Je
n’ai pas lu les œuvres complètes d’Antoine Volodine mais j’ai lu celles
de Lutz Bassmann. (Lutz Bassmann, pour qui ne le saurait pas encore,
est l’un des plus fameux hétéronymes
d’Antoine Volodine.) (Antoine Volodine, pour qui ne le saurait pas
encore, est l’un des plus beaux auteurs contemporains.) (La littérature
contemporaine, pour qui ne le saurait pas encore, est
particulièrement vivante et créative – mais elle a de plus en plus
de mal à passer le mur du son.)
Depuis Avec les moines-soldats et Haïkus de prison, puis plus récemment avec les Aigles puent,
je ne peux m’empêcher de voir en Lutz Bassmann un Volodine atteint –
comme d’un
mal – d’un excès d’humanité, alors que le nom même d’humanité est
retiré à ceux qu’ils nous présentent et dont les noms étranges
s’égrènent à la fin du livre dans une table des matières pareille
à un monument aux morts qui n’en ont pas. Pas de monument, c’est
d’abord le cas pour Nathan Golshem. Sa sépulture, il faut la chercher
dans une décharge d’ordures aux confins de nulle part,
quelques déchets arbitrairement choisis dissimulés sous une tombe
invisible figurant sa dépouille perdue, aux yeux de ceux qui ont voulu
lui rendre un dernier hommage après sa disparition
définitive.
Définitive ?
C’est sans compter sur l’amour de sa compagne Djennifer Goranitzé qui,
après un périple de plusieurs mois, par
la magie de sa danse et à la faveur de l’obscurité, redonne jour
après jour vie à son mari pour se raconter dans la complicité du vieux
couple – par quel miracle de l’imagination réuni – les
histoires de leurs anciens compagnons, de leur engagement dans un
conflit perdu depuis des lustres et auxquels ils ne renoncent pas même
par-delà la mort.
La
présence de Nathan Golshem, grâce à la danse de Djennifer Goranitzé,
grâce à la magie de ces vieux chamans imaginaires nommés
Lutz Bassmann ou Antoine Volodine, grâce au ressassement de tous ces
noms, on y croit.
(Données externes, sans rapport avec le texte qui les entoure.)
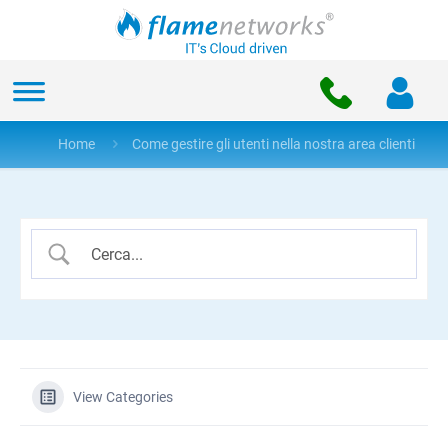
Home
Come gestire gli utenti nella nostra area clienti
View Categories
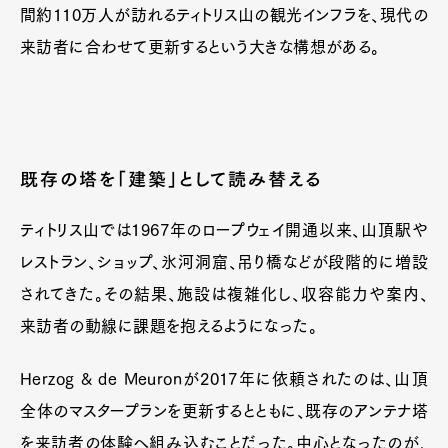
間約110万人が訪れるティトリス山の観光インフラを、現代の
来訪者に合わせて更新するという大きな構想がある。
既存の塔を「建築」として読み替える
ティトリス山では1967年のロープウェイ開通以来、山頂駅や
レストラン、ショップ、氷河洞窟、吊り橋などが段階的に増設
されてきた。その結果、施設は複雑化し、収容能力や案内、
来訪者の動線に課題を抱えるようになった。
Herzog & de Meuronが2017年に依頼されたのは、山頂
全体のマスタープランを更新するとともに、既存のアンテナ塔
を来訪者の体験へ組み込むことだった。中心となったのが、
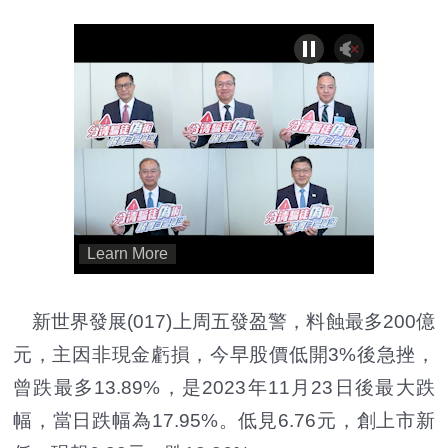
新世界發展(017)上周五發盈警，料蝕最多200億
元，主因非現金虧損，今早股價低開3%後急挫，
曾跌最多13.89%，是2023年11月23日後最大跌
幅，當日跌幅為17.95%。低見6.76元，創上市新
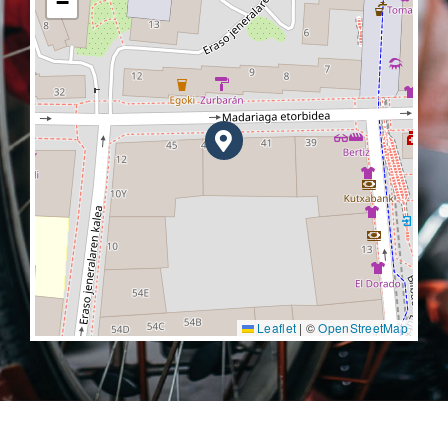
−
Leaflet
|
©
OpenStreetMap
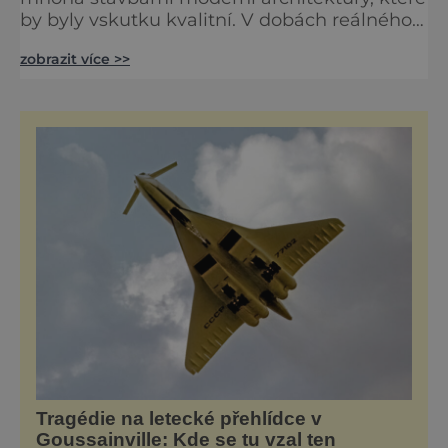
by byly vskutku kvalitní. V dobách reálného
socialismu i v současnosti zde vyrostlo více
zobrazit více >>
paskvilů než by bylo zdrávo. Věž na vrcholu
hory Ještěd je však jednou ze světlých
výjimek. Symbol města Liberce je skvělou
stavbou, která ve svém výsledku geniálně
spojuje moderní technologie s přírodou.
[caption id=""
Tragédie na letecké přehlídce v
Goussainville: Kde se tu vzal ten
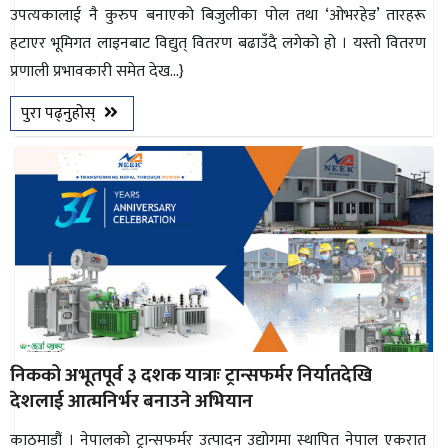
उपत्यकालाई नै कुरुप बनाएको बिजुलीका पोल तथा ‘ओभरहेड’ तारहरू
हटाएर भूमिगत लाइनबाट विद्युत् वितरण बढाउँदै लगेको हो । यस्तो वितरण
प्रणाली प्रभावकारी समेत देख...}
पुरा पढ्नुहोस्
निकको अभूतपूर्व ३ दशक यात्राः ट्रान्सफर्मर निर्यातदेखि
देशलाई आत्मनिर्भर बनाउने अभियान
काठमाडौं । नेपालको ट्रान्सफर्मर उत्पादन उद्योगमा स्थापित नेपाल एकरात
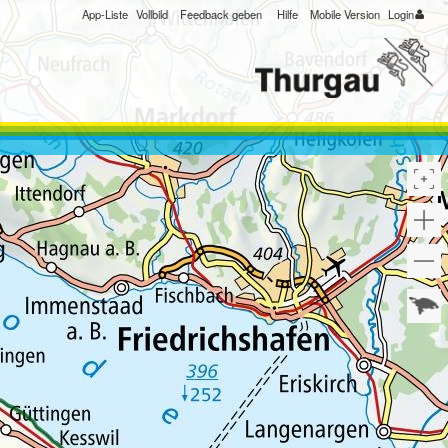
App-Liste
Vollbild
Feedback geben
Hilfe
Mobile Version
Login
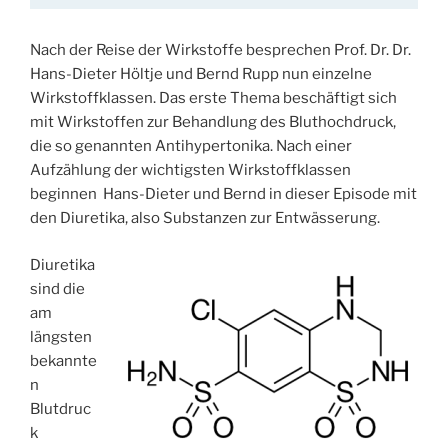
Nach der Reise der Wirkstoffe besprechen Prof. Dr. Dr.
Hans-Dieter Höltje und Bernd Rupp nun einzelne
Wirkstoffklassen. Das erste Thema beschäftigt sich
mit Wirkstoffen zur Behandlung des Bluthochdruck,
die so genannten Antihypertonika. Nach einer
Aufzählung der wichtigsten Wirkstoffklassen
beginnen Hans-Dieter und Bernd in dieser Episode mit
den Diuretika, also Substanzen zur Entwässerung.
Diuretika
sind die
am
längsten
bekannte
n
Blutdruc
k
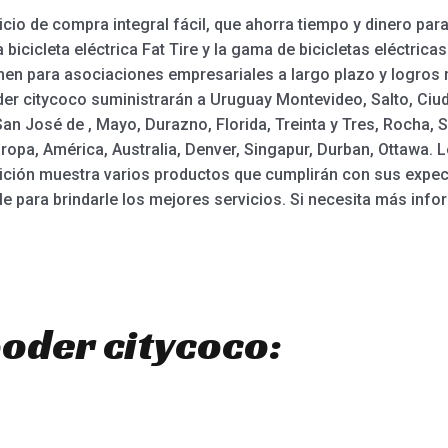
 de compra integral fácil, que ahorra tiempo y dinero para 
, la bicicleta eléctrica Fat Tire y la gama de bicicletas eléct
amen para asociaciones empresariales a largo plazo y logros
der citycoco suministrarán a Uruguay Montevideo, Salto, Ciud
 José de , Mayo, Durazno, Florida, Treinta y Tres, Rocha, S
opa, América, Australia, Denver, Singapur, Durban, Ottawa. 
ición muestra varios productos que cumplirán con sus expecta
le para brindarle los mejores servicios. Si necesita más in
ooder citycoco:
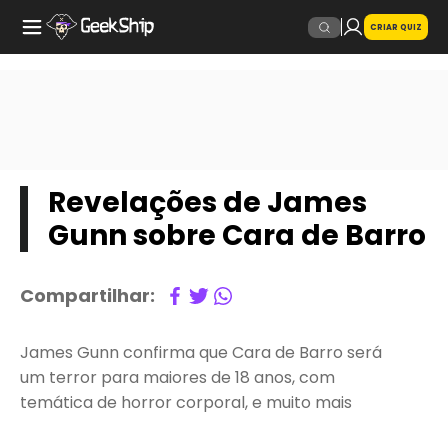
CRIAR QUIZ
Revelações de James
Gunn sobre Cara de Barro
Compartilhar:
James Gunn confirma que Cara de Barro será
um terror para maiores de 18 anos, com
temática de horror corporal, e muito mais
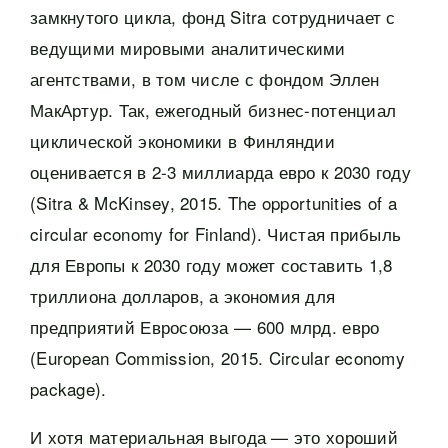
замкнутого цикла, фонд Sitra сотрудничает с
ведущими мировыми аналитическими
агентствами, в том числе с фондом Эллен
МакАртур. Так, ежегодный бизнес-потенциал
циклической экономики в Финляндии
оценивается в 2-3 миллиарда евро к 2030 году
(Sitra & McKinsey, 2015. The opportunities of a
circular economy for Finland). Чистая прибыль
для Европы к 2030 году может составить 1,8
триллиона долларов, а экономия для
предприятий Евросоюза — 600 млрд. евро
(European Commission, 2015. Circular economy
package).
И хотя материальная выгода — это хороший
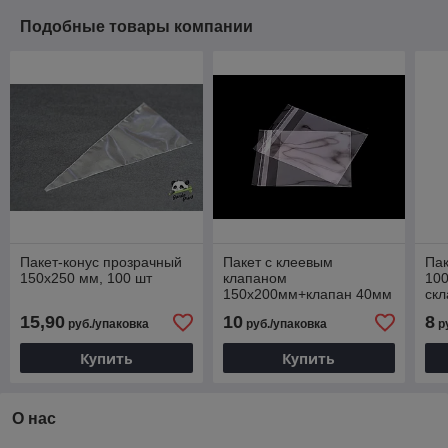
Подобные товары компании
Пакет-конус прозрачный
Пакет с клеевым
Пак
150х250 мм, 100 шт
клапаном
100
150х200мм+клапан 40мм
скл
(100 шт)
15,90
10
8
руб./упаковка
руб./упаковка
р
Купить
Купить
О нас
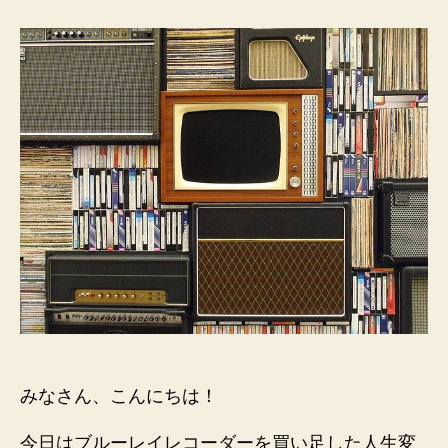
ニ
ヲ
タ
的
レ
コ
ー
ダ
ー
買
い
足
し
術
へ
の
みなさん、こんにちは！
今日はブルーレイレコーダーを買い足した人生変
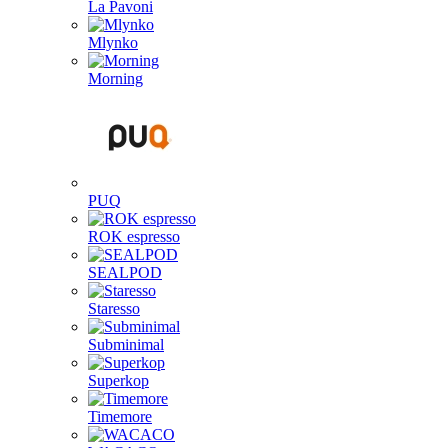
La Pavoni
Mlynko
Morning
PUQ
ROK espresso
SEALPOD
Staresso
Subminimal
Superkop
Timemore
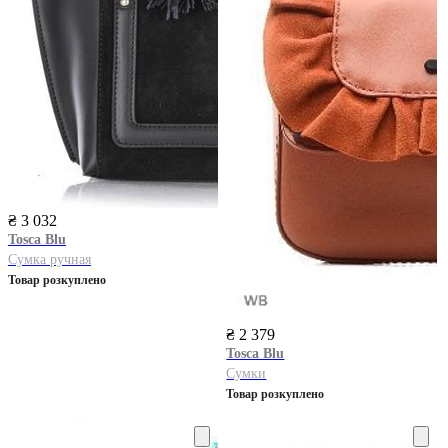
₴ 3 032
Tosca Blu
Сумка ручная
Товар розкуплено
₴ 2 379
Tosca Blu
Сумки
Товар розкуплено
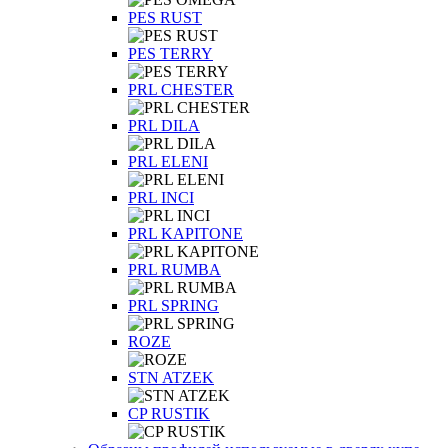
PES RUST
PES TERRY
PRL CHESTER
PRL DILA
PRL ELENI
PRL INCI
PRL KAPITONE
PRL RUMBA
PRL SPRING
ROZE
STN ATZEK
СP RUSTIK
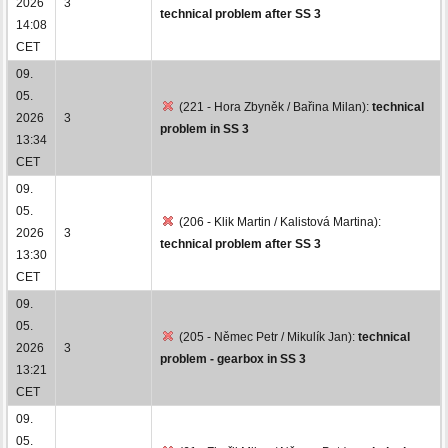
2026
3
technical problem after SS 3
14:08
CET
09.
05.
(221 - Hora Zbyněk / Bařina Milan):
technical
2026
3
problem in SS 3
13:34
CET
09.
05.
(206 - Klik Martin / Kalistová Martina):
2026
3
technical problem after SS 3
13:30
CET
09.
05.
(205 - Němec Petr / Mikulík Jan):
technical
2026
3
problem - gearbox in SS 3
13:21
CET
09.
05.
D’ailleurs il est là, Nathan Golshem, là aussi, où
Djennifer Goranitzé malgré sa magie le voit sans le
reconnaître.
Ce roman d’amour, car au fond c’en est un – « seuls ceux que j’aime » martelait déjà Lutz Bassmann dans Avec les
moines-soldats ; cette Danse avec Nathan Golshem est publiée dans la collection Chaoïd des
éditions Verdier. (Verdier, pour qui ne le saurait pas encore, est l’un des éditeurs français les plus dignes de confiance.)
(J'en connais qui vont dire "fayot", je peux donner les noms.)